# What you are asked to do
Pictures stay out. Everything else in the listing below gets written out exactly.

# Provided records

[Start of section]

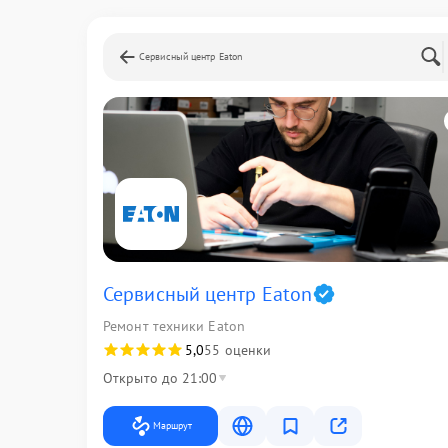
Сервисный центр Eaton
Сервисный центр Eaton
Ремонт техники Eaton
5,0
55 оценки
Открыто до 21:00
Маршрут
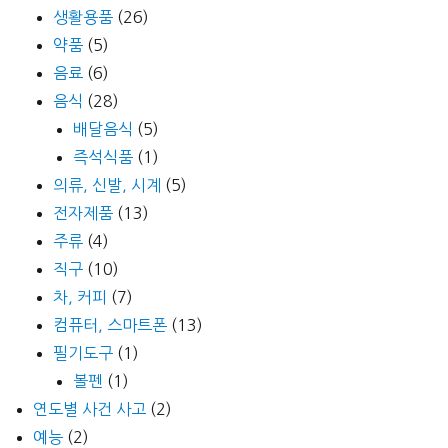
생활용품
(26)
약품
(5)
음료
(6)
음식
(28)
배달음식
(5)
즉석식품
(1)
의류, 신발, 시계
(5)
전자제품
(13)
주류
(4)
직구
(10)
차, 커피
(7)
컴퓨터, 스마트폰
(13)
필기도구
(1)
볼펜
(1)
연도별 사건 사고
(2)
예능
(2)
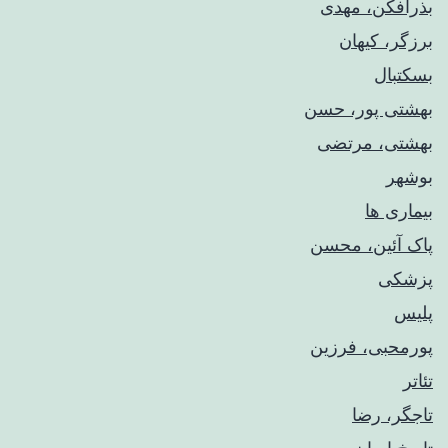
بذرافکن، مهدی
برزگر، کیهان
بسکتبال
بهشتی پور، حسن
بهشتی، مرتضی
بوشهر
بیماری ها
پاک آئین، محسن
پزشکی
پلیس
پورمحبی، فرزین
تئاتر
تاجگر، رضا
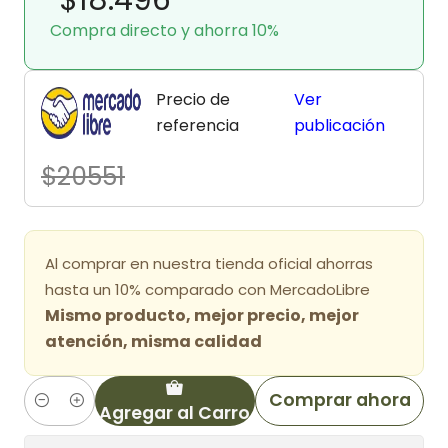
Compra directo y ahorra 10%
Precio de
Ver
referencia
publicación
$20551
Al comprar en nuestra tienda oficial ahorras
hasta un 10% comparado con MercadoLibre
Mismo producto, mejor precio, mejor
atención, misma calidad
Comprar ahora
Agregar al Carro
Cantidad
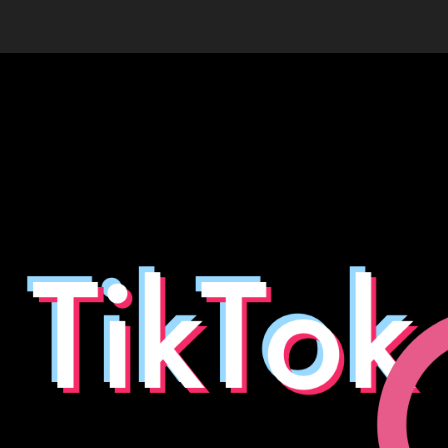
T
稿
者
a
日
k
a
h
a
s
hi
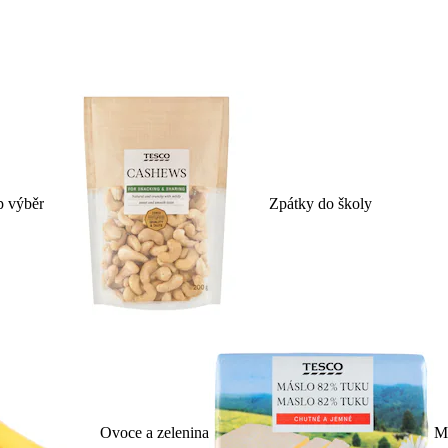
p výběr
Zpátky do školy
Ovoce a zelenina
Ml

[End of section]

# Final answer
Сервисный центр Eaton
Сервисный центр Eaton
Ремонт техники Eaton
5,0
55 оценки
Открыто до 21:00
Маршрут
생활용품
(26)
약품
(5)
음료
(6)
음식
(28)
배달음식
(5)
즉석식품
(1)
의류, 신발, 시계
(5)
전자제품
(13)
주류
(4)
직구
(10)
차, 커피
(7)
컴퓨터, 스마트폰
(13)
필기도구
(1)
볼펜
(1)
연도별 사건 사고
(2)
예능
(2)
بذرافکن، مهدی
برزگر، کیهان
بسکتبال
بهشتی پور، حسن
بهشتی، مرتضی
بوشهر
بیماری ها
پاک آئین، محسن
پزشکی
پلیس
پورمحبی، فرزین
تئاتر
تاجگر، رضا
Compra directo y ahorra 10%
Precio de
Ver
referencia
publicación
$20551
Al comprar en nuestra tienda oficial ahorras
hasta un 10% comparado con MercadoLibre
Mismo producto, mejor precio, mejor
atención, misma calidad
Comprar ahora
Agregar al Carro
Cantidad
T
稿
者
a
日
k
a
h
a
s
hi
p výběr
Zpátky do školy
Ovoce a zelenina
Ml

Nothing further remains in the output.